Shobhana Subramanian in Mumbai | November 11, 2004 09:51 IST

Banks and housing companies have signalled that home loans are going to become costlier after Diwali. The extent of the increase should be about 25-50 basis points, across maturities.

For those of you who are sitting on loans with a fixed rate of interest, you have nothing to worry about. If you are about to take a loan, it would be a good idea for you to lock yourself into a fixed rate of between 7.75 per cent- 8 per cent and protect your downside.

It's folks who have a loan with a floating rate of interest, who might want to check out whether or not it makes sense to switch to a fixed rate at this point. That's provided your banker allows you to switch in the first place.

HDFC, for instance has still not come up with a product which allows you to change from a floating rate to a fixed rate, though it says it will do so soon.

The current floating rate is 7.5-7.75 per cent and is expected to move up to 8 per cent. You could probably get a fixed rate loan at between 8 and 8.25 per cent. As the chart shows, the EMI per lakh (Rs 100,000) for an increase of 50 basis points for an outstanding tenor of 15 years is Rs 28.

So for an outstanding loan amount of say Rs 10 lakh, it would work out to Rs 280. However, if interest rates edge up further by say another 50 basis points, the increase in the EMI per lakh, again for a 15 year tenor is about six per cent (Rs 928 to Rs 985).

True, there is a cost for switching of 1.75 per cent on the outstanding amount according to ICICI Bank. This fee has to be paid upfront, which is a bit of a blow.

So, on an outstanding loan amount of Rs 10,00,000, the switching fee would set you back by Rs 17,500 immediately.

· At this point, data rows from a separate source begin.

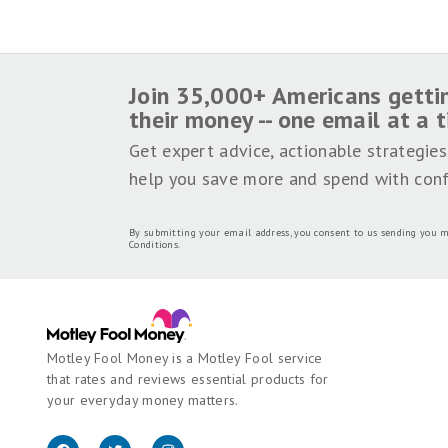
SHARE THIS PAGE
We're firm believers in the Golden Rule, which 
Money does not cover all offers on the market.
employed by The Motley Fool and held to the s
Motley Fool brands.
Terms may apply to offers li
Motley Fool Stock Disclosures
The Motley Fool has a
disclosure polic
Join 35,000+ Americans getti
their money -- one email at a 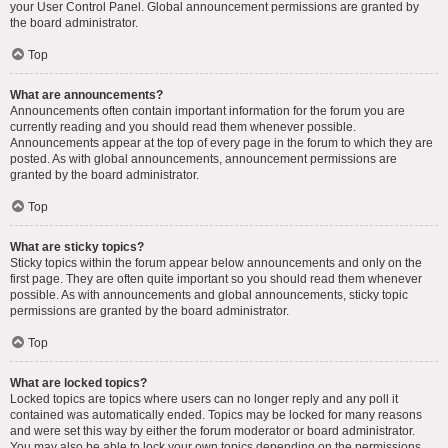
your User Control Panel. Global announcement permissions are granted by
the board administrator.
Top
What are announcements?
Announcements often contain important information for the forum you are
currently reading and you should read them whenever possible.
Announcements appear at the top of every page in the forum to which they are
posted. As with global announcements, announcement permissions are
granted by the board administrator.
Top
What are sticky topics?
Sticky topics within the forum appear below announcements and only on the
first page. They are often quite important so you should read them whenever
possible. As with announcements and global announcements, sticky topic
permissions are granted by the board administrator.
Top
What are locked topics?
Locked topics are topics where users can no longer reply and any poll it
contained was automatically ended. Topics may be locked for many reasons
and were set this way by either the forum moderator or board administrator.
You may also be able to lock your own topics depending on the permissions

However, if you spread this amount over the life of the loan (say ten years) it would amount to Rs 146 extra per month. For a 15-year balance tenor it works out to Rs 96 extra per month.

Your banker may try to soften the blow and persuade you to retain the same EMI, suggesting that you change the tenor. But it makes sense to increase the EMI even if means sacrificing some comforts now and writing out cheques all over again.

The increase in the tenure for a loan with an outstanding tenor of 15 years, if interest rates move up by 100 basis points is two years or 24 more EMIs. That is an increase of 14 per cent.

If interest rates move up by 200 basis points the tenor could go up by as much as five years or 60 EMIs, an increase of 33 per cent.

The chances of interest rate going up cannot be ruled out . Sure , over a longer period of ten years rates could move down again. But, with even experts having failed to predict rates correctly, its better not to take a chance.

Remember that when floating rates go up by 100 basis points, fixed rates go up by an even higher amount of 150 basis points. So don't put it off till the next round of hikes. Fix that loan now.